Chapter 6 of Markel covers strategies for matching the style, tone, and design in technical writing to the people who will read what you write. This advice will help you with all the projects you work on this term. All of the information is important, but I will highlight three areas that can make a big difference:
Choosing Effective Organizational Patterns (pp.107–108)
Be sure to look through the chart in the book that talks about different ways to set up your writing. You may have noticed that some of the bios you examined use chronological order, but other options could work as well. For example, some of the bios also move from “More important to less important” information. Use the chart on these pages this term to remember the options available.
Writing Coherent Titles and Headings (pp.108–111)

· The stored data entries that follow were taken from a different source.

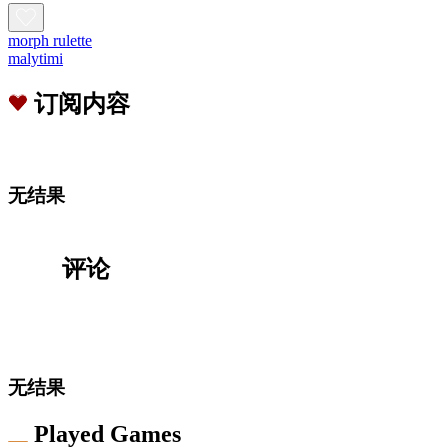
morph rulette
malytimi
订阅内容
无结果
评论
无结果
Played Games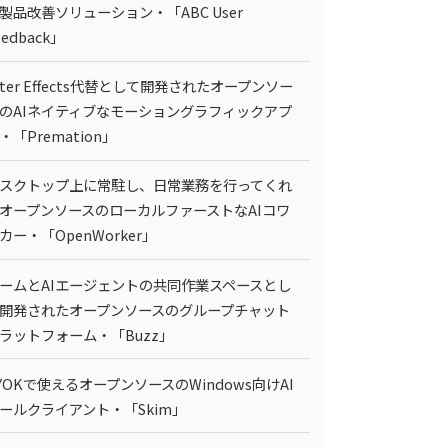
製品改善ソリューション・「ABC User
eedback」
fter Effects代替として開発されたオープンソー
のAIネイティブなモーショングラフィックアプ
・「Premation」
スクトップ上に常駐し、日常業務を行ってくれ
オープンソースのローカルファーストなAIコワ
カー・「OpenWorker」
ームとAIエージェントの共同作業スペースとし
開発されたオープンソースのグループチャット
ラットフォーム・「Buzz」
YOKで使えるオープンソースのWindows向けAI
ールクライアント・「Skim」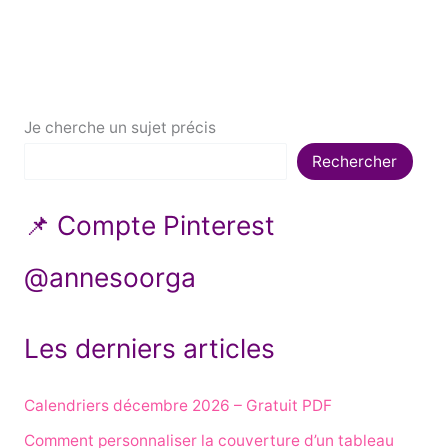
k
Je cherche un sujet précis
Rechercher
📌 Compte Pinterest
@annesoorga
Les derniers articles
Calendriers décembre 2026 – Gratuit PDF
Comment personnaliser la couverture d’un tableau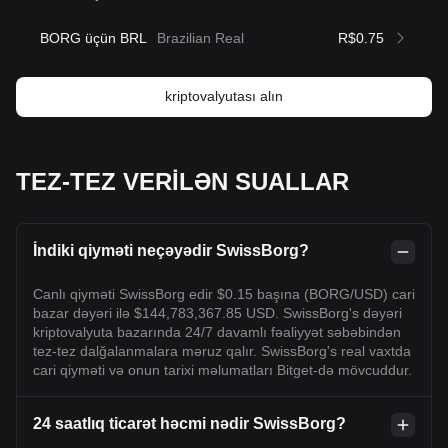
BORG üçün BRL
Brazilian Real
R$0.75
kriptovalyutası alın
TEZ-TEZ VERİLƏN SUALLAR
İndiki qiyməti neçəyədir SwissBorg?
Canlı qiyməti SwissBorg edir $0.15 başına (BORG/USD) cari
bazar dəyəri ilə $144,783,367.85 USD. SwissBorg's dəyəri
kriptovalyuta bazarında 24/7 davamlı fəaliyyət səbəbindən
tez-tez dalğalanmalara məruz qalır. SwissBorg's real vaxtda
cari qiyməti və onun tarixi məlumatları Bitget-də mövcuddur.
24 saatlıq ticarət həcmi nədir SwissBorg?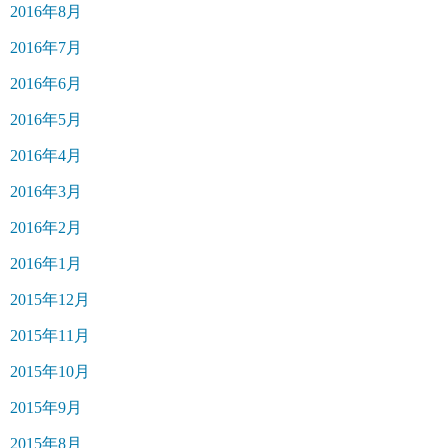
2016年8月
2016年7月
2016年6月
2016年5月
2016年4月
2016年3月
2016年2月
2016年1月
2015年12月
2015年11月
2015年10月
2015年9月
2015年8月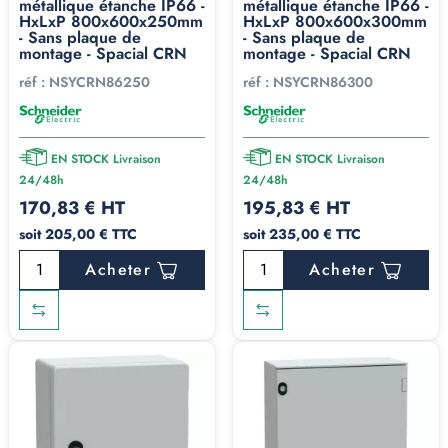
métallique étanche IP66 -
métallique étanche IP66 -
HxLxP 800x600x250mm
HxLxP 800x600x300mm
- Sans plaque de
- Sans plaque de
montage - Spacial CRN
montage - Spacial CRN
réf :
NSYCRN86250
réf :
NSYCRN86300
EN STOCK Livraison
EN STOCK Livraison
24/48h
24/48h
170,83 € HT
195,83 € HT
soit 205,00 € TTC
soit 235,00 € TTC
Acheter
Acheter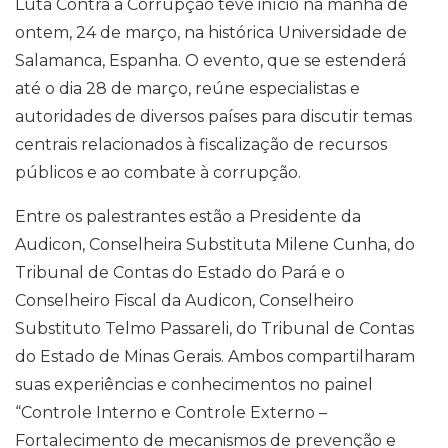
Luta Contra a Corrupção teve início na manhã de
p
o
a
I
n
p
k
m
n
k
ontem, 24 de março, na histórica Universidade de
Salamanca, Espanha. O evento, que se estenderá
até o dia 28 de março, reúne especialistas e
autoridades de diversos países para discutir temas
centrais relacionados à fiscalização de recursos
públicos e ao combate à corrupção.​
Entre os palestrantes estão a Presidente da
Audicon, Conselheira Substituta Milene Cunha, do
Tribunal de Contas do Estado do Pará e o
Conselheiro Fiscal da Audicon, Conselheiro
Substituto Telmo Passareli, do Tribunal de Contas
do Estado de Minas Gerais. Ambos compartilharam
suas experiências e conhecimentos no painel
“Controle Interno e Controle Externo –
Fortalecimento de mecanismos de prevenção e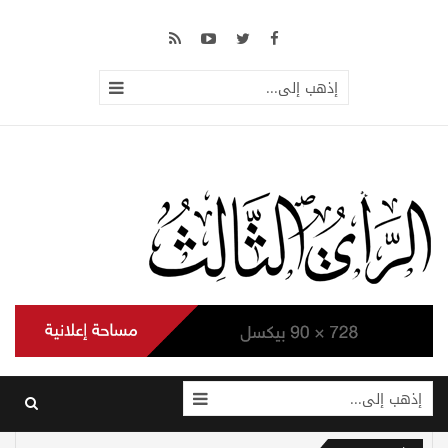
إذهب إلى...
إذهب إلى...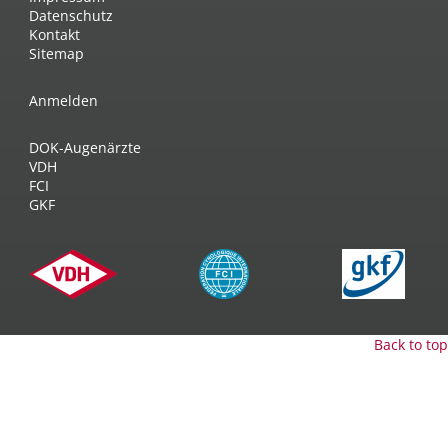
Datenschutz
Kontakt
Sitemap
Anmelden
DOK-Augenärzte
VDH
FCI
GKF
Back to top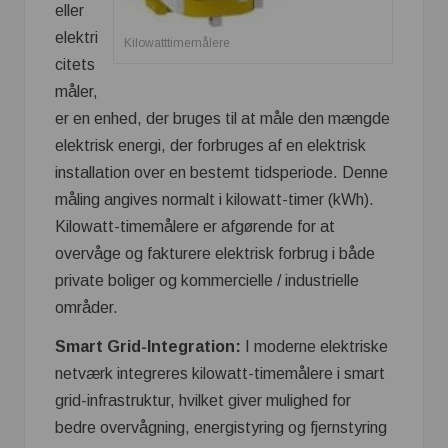
eller
elektri
Kilowatttimemålere
citets
måler,
er en enhed, der bruges til at måle den mængde
elektrisk energi, der forbruges af en elektrisk
installation over en bestemt tidsperiode. Denne
måling angives normalt i kilowatt-timer (kWh).
Kilowatt-timemålere er afgørende for at
overvåge og fakturere elektrisk forbrug i både
private boliger og kommercielle / industrielle
områder.
Smart Grid-Integration:
I moderne elektriske
netværk integreres kilowatt-timemålere i smart
grid-infrastruktur, hvilket giver mulighed for
bedre overvågning, energistyring og fjernstyring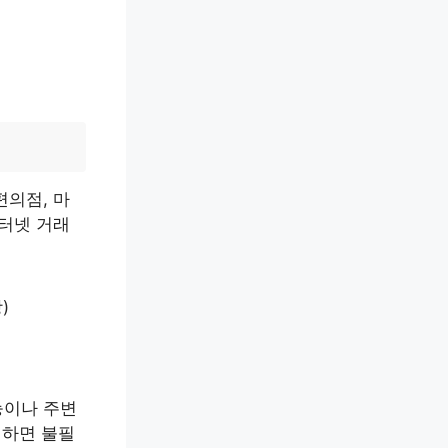
편의점, 마
인터넷 거래
)
능이나 주변
인하면 불필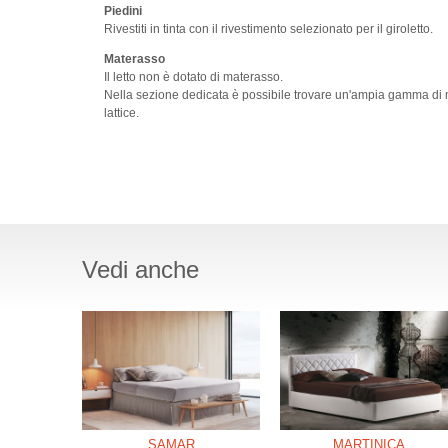
Piedini
Rivestiti in tinta con il rivestimento selezionato per il giroletto.
Materasso
Il letto non è dotato di materasso.
Nella sezione dedicata è possibile trovare un'ampia gamma di ma
lattice.
Vedi anche
SAMAR
MARTINICA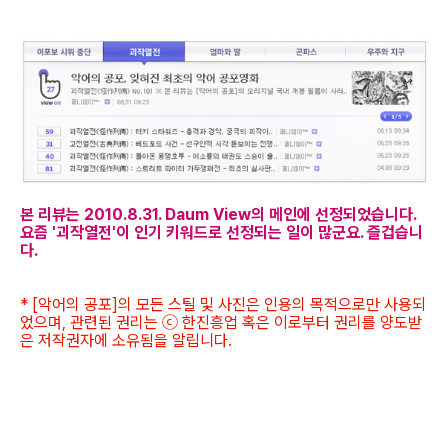
본 리뷰는 2010.8.31. Daum View의 메인에 선정되었습니다.
요즘 '괴작열전'이 인기 키워드로 선정되는 일이 많군요. 즐겁습니
다.
* [악어의 공포]의 모든 스틸 및 사진은 인용의 목적으로만 사용되
었으며, 관련된 권리는 ⓒ 한진흥업 혹은 이로부터 권리를 양도받
은 저작권자에 소유됨을 알립니다.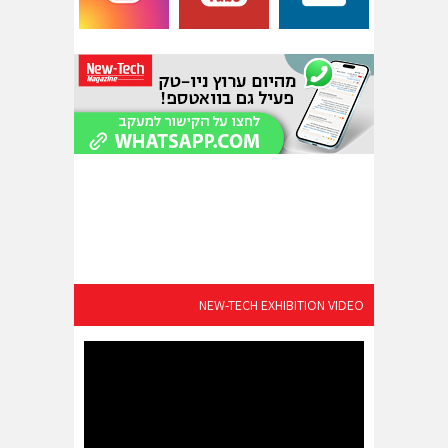
NEW-TECH EXHIBITION VIDEO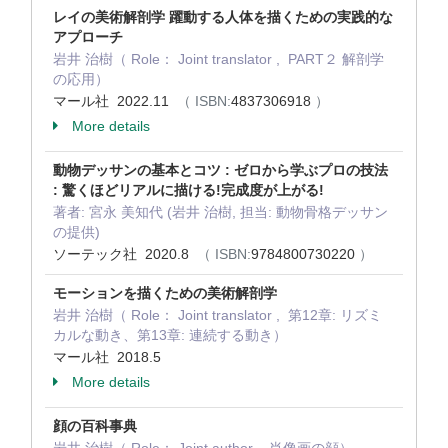
レイの美術解剖学 躍動する人体を描くための実践的な
アプローチ
岩井 治樹（ Role： Joint translator , PART２ 解剖学
の応用）
マール社 2022.11
（ ISBN:
4837306918
）
More details
動物デッサンの基本とコツ : ゼロから学ぶプロの技法
: 驚くほどリアルに描ける!完成度が上がる!
著者: 宮永 美知代 (岩井 治樹, 担当: 動物骨格デッサン
の提供)
ソーテック社 2020.8
（ ISBN:
9784800730220
）
モーションを描くための美術解剖学
岩井 治樹（ Role： Joint translator , 第12章: リズミ
カルな動き、第13章: 連続する動き）
マール社 2018.5
More details
顔の百科事典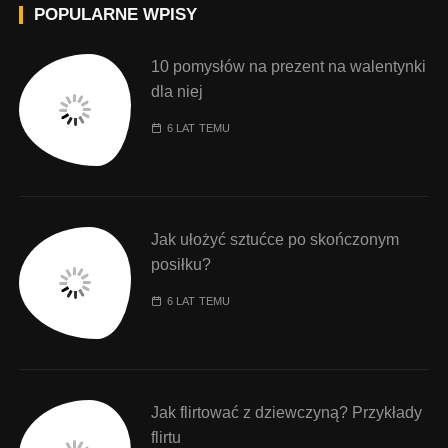
POPULARNE WPISY
10 pomysłów na prezent na walentynki
dla niej
6 LAT TEMU
Jak ułożyć sztućce po skończonym
posiłku?
6 LAT TEMU
Jak flirtować z dziewczyną? Przykłady
flirtu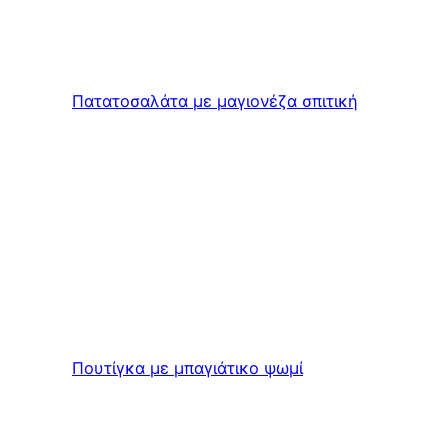
Πατατοσαλάτα με μαγιονέζα σπιτική
Πουτίγκα με μπαγιάτικο ψωμί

The right title can draw someone into your text, and effective headings chunk the text into manageable sections that increase understanding as they guide people through what you write. Pay particular attention to the Guidelines on p. 111. As you look at the information think about how some of the examples used these strategies to chunk the details in the bios. The examples from “Meet the Team” Pages: Examples and Trends use the person’s name and title as headings, for instance. You might also arrange your informal bio as a kind of Q&A, with the questions as headings.
Using Lists (pp.117–120)
Like headings, lists can make a remarkable difference in readability. Pay attention to the guidelines in this section for examples that show what lists contribute to a piece of technical writing. You may not use lists at all in your bios (though you can if they make sense for what you are doing). Keep the strategy in mind for future projects.
After reading the chapter, complete the reading quiz in Scholar for Chapter 6.